RDA gets mixed news on Beech Street properties
The City of Warren Redevelopment Authority received mixed news about two Beech Street parcels on Thursday.
The two parcels – 304 and 306 Beech Street – were obtained by Habitat for Humanity and the Warren-Forest Economic Opportunities Council, respectively.
Lyn Pryor, the EOC’s Director of Community Development, told the RDA that they received a grant to survey the parcel as well as complete some design and construction work.
He told the RDA that their intent is to build a home outfitted to serve handicapped individuals.
“We want to make it totally comprehensive,” he said. “(We are) going to do some things we haven’t done in the past.”
In addition to those in wheel chairs, Pryor said the home would be accommodated to meet the needs of deaf or hearing-impaired individuals, as well. To that end, for example, he said that doorbells, smoke detectors and CO detectors are now available that flash a light so that a hearing-impaired person can still be made aware. In addition, plans include reinforcing the ceilings so that the appropriate medical device can be used if a person can’t transfer from a bed to a chair.
“We want to try to accommodate all this up front,” Pryor said, nothing that the house would be one story, have two bedrooms and be completed in a way similar to the home built at 1205 Pennsylvania Ave. W. in Warren or the two in Youngsville across the street from the elementary school.
He added that they would likely be ready to break ground this summer and have the construction funding in hand, also via a state grant.
At 304 Beech Street, Bernard Hessley, president of the Habitat for Humanity board, said that they have been working with the EOC but “think we’ve kind of run into a problem with Beech Street.”
While the EOC will likely break ground this summer, Hessley said “we are on a much slower time frame.”
He told the RDA that they have been partnering with the Warren County Career Center for the constructions of the homes that they place.
“The problem we run into is we have to transport our home in two sections,” Hessley said, noting that there might not be adequate space to complete that transfer.
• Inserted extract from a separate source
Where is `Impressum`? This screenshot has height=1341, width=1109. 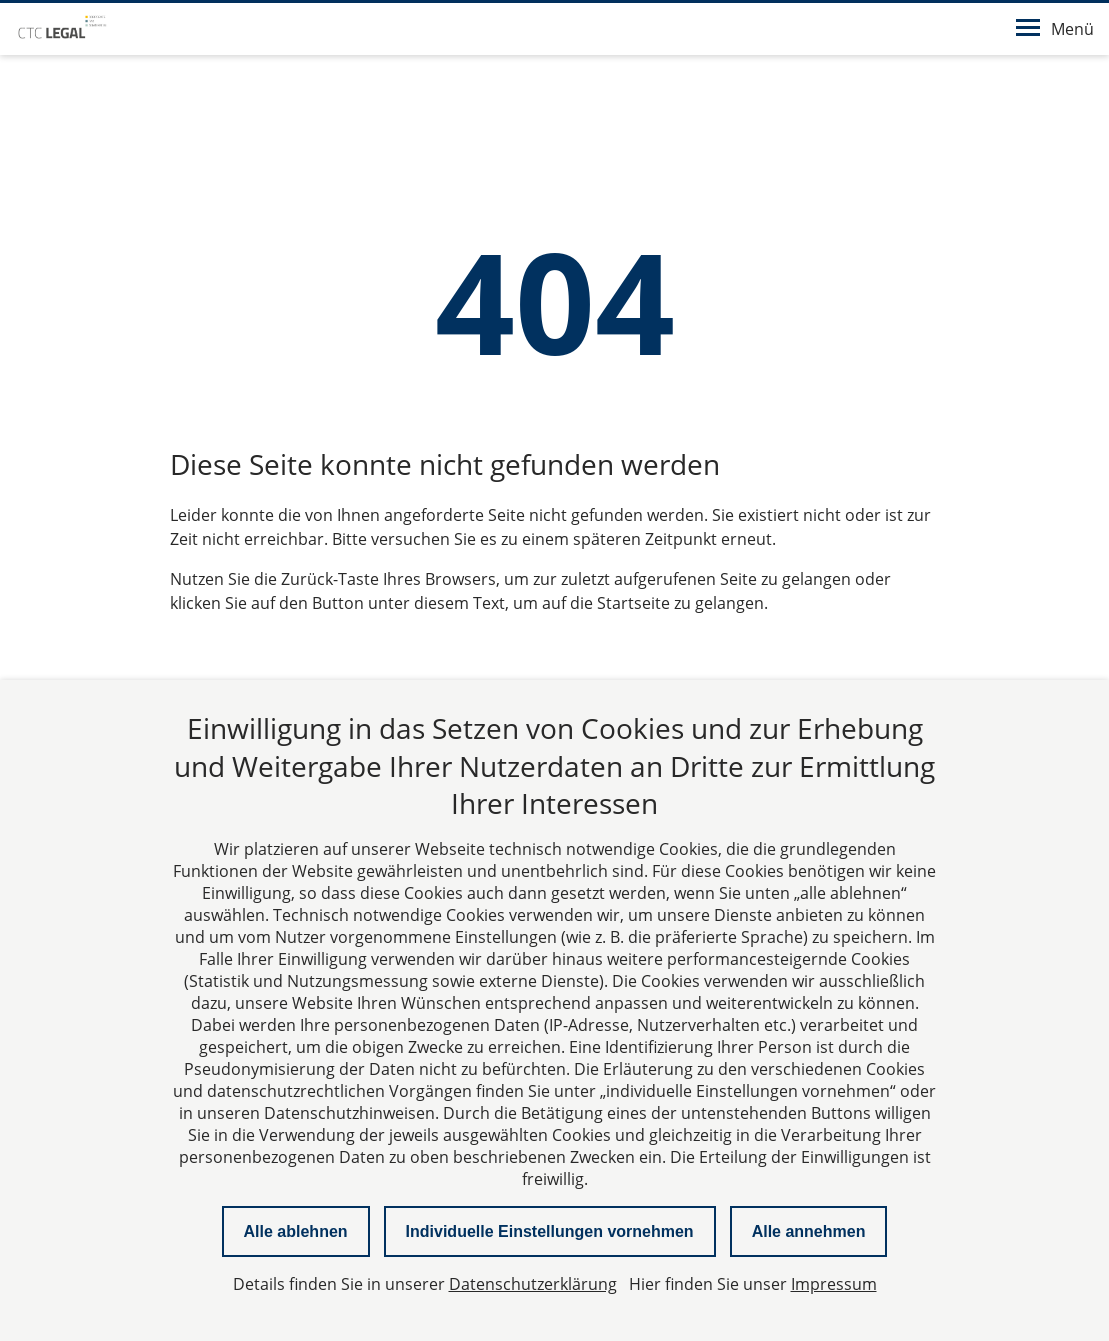 Impressum is located at coordinates (834, 1284).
“I don’t know that we are going to be able to make use of that property,” he said. “It’s a real concern for us. That lot is small. We’re not sure exactly how to proceed at this point.”
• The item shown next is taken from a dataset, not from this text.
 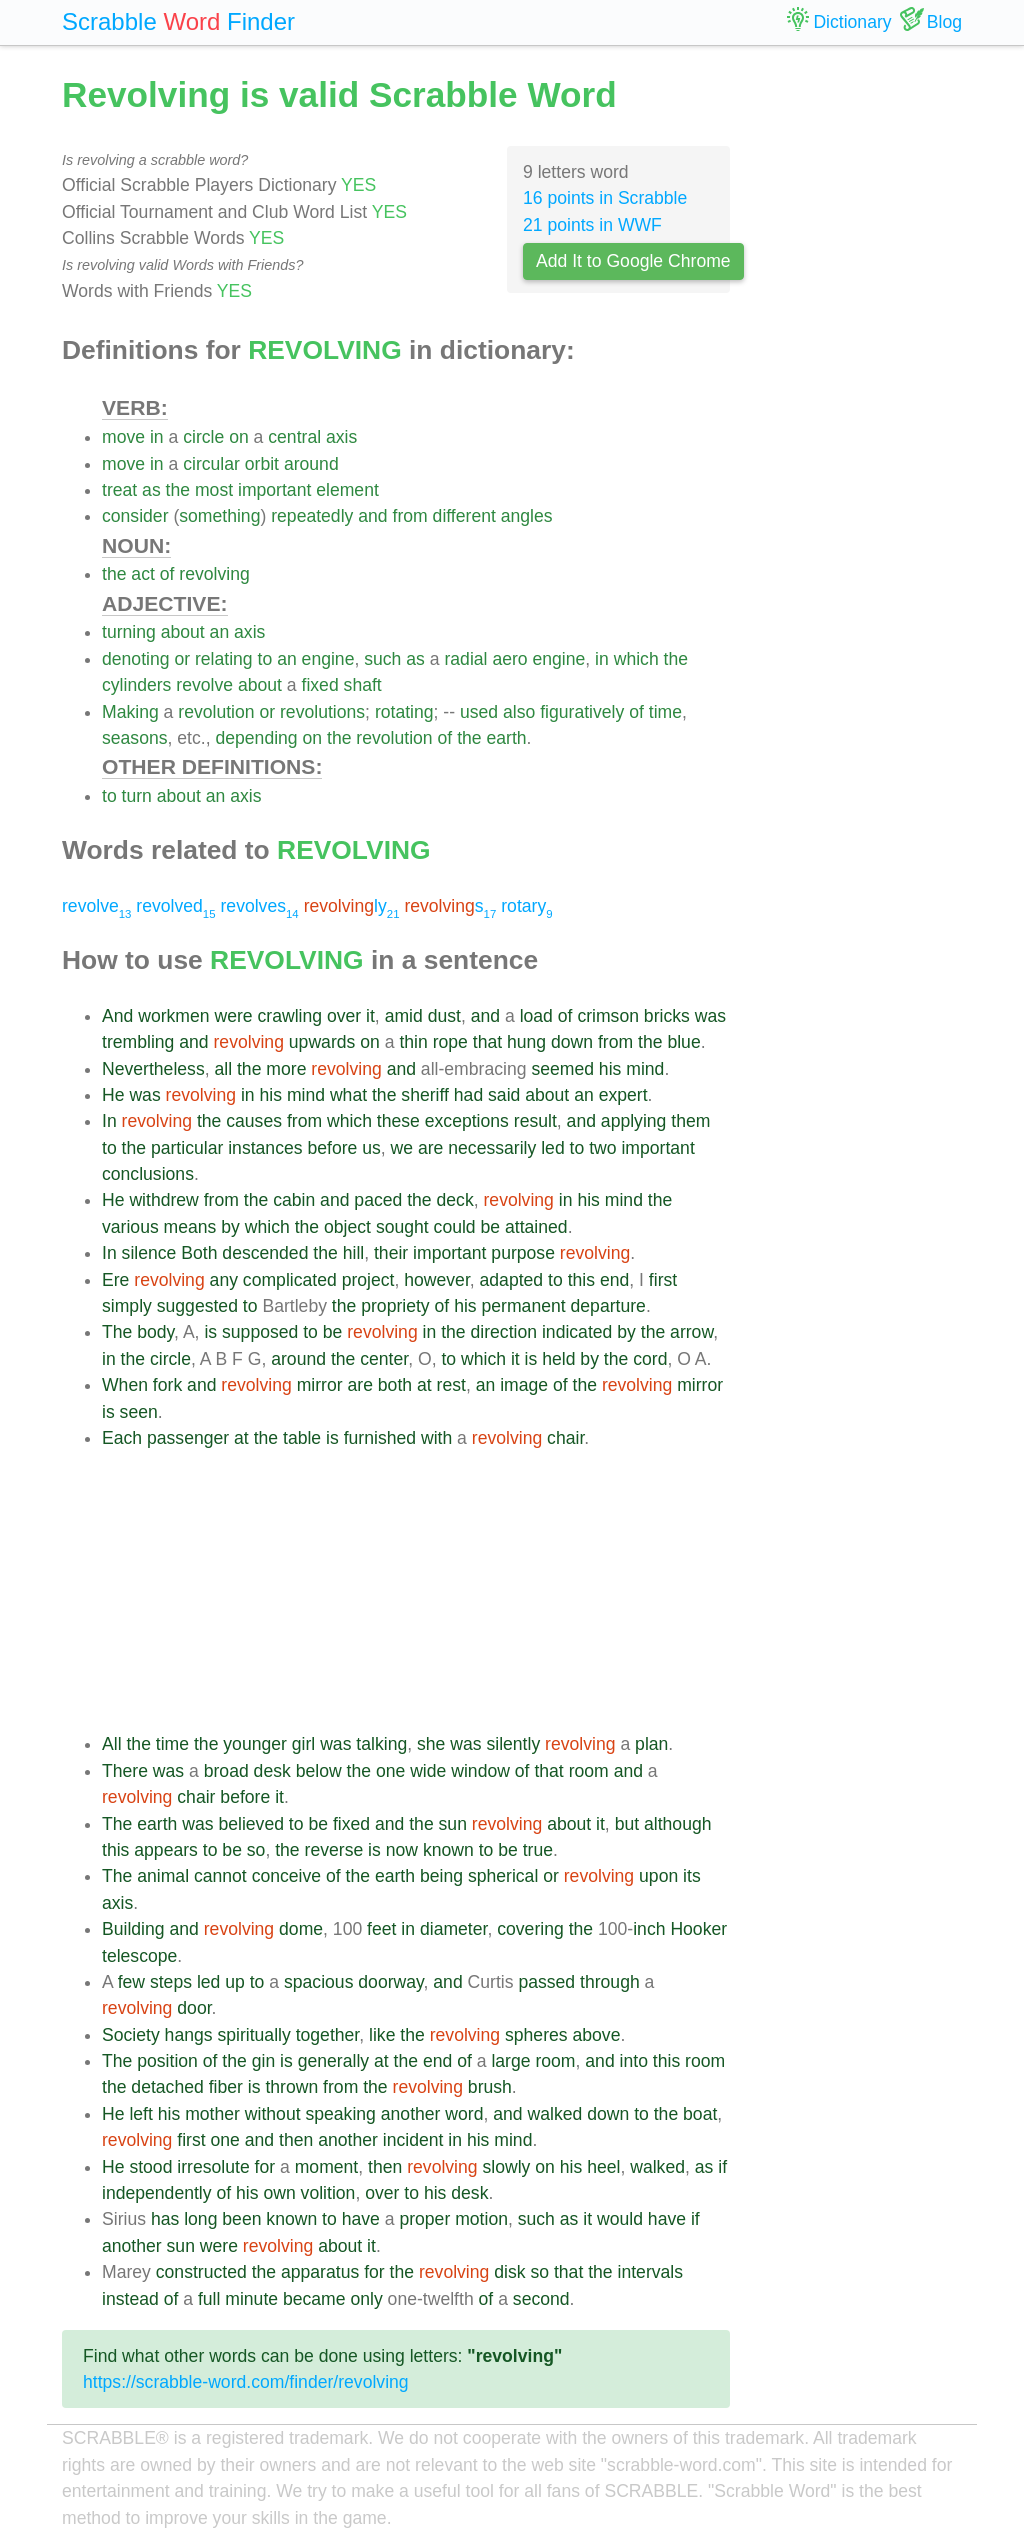 What do you see at coordinates (413, 2140) in the screenshot?
I see `incident` at bounding box center [413, 2140].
Hessley said that the Habitat board will be meeting next in May and said they might be able to hammer out more concrete plans then.
RDA member Randy Rossey pointed out that they have until 2019 to break ground and that the RDA is open to working with them. He added that it “wouldn’t sour the relationship with Habitat” if the parcel ultimately is unsuitable, suggesting that the city’s blighted property process could present other parcel options.